= Data =
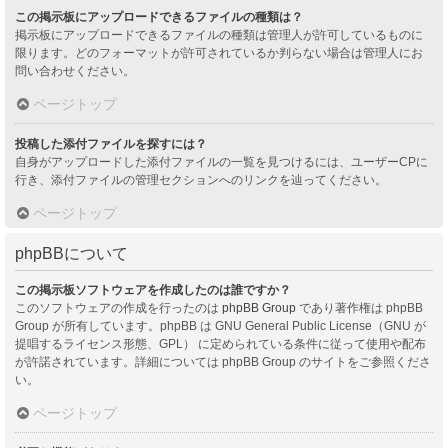
この掲示板にアップロードできるファイルの種類は？
掲示板にアップロードできるファイルの種類は管理人が許可しているものに
限ります。どのフォーマットが許可されているか判らない場合は管理人にお
問い合わせください。
ページトップ
投稿した添付ファイルを探すには？
自身がアップロードした添付ファイルの一覧を見つけるには、ユーザーCPに
行き、添付ファイルの管理セクションへのリンクを辿ってください。
ページトップ
phpBBについて
この掲示板ソフトウェアを作成したのは誰ですか？
このソフトウェアの作成を行ったのは
phpBB Group
であり著作権は phpBB
Group が所有しています。phpBB は GNU General Public License（GNU が
提唱するライセンス形態、GPL） に定められている条件に従って使用や配布
が許諾されています。詳細については phpBB Group のサイトをご参照くださ
い。
ページトップ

= What you have to do =
Copy every line of the records above that contains "Group".

= Solution below =
phpBB Group
Group が所有しています。phpBB は GNU General Public License（GNU が
が許諾されています。詳細については phpBB Group のサイトをご参照くださ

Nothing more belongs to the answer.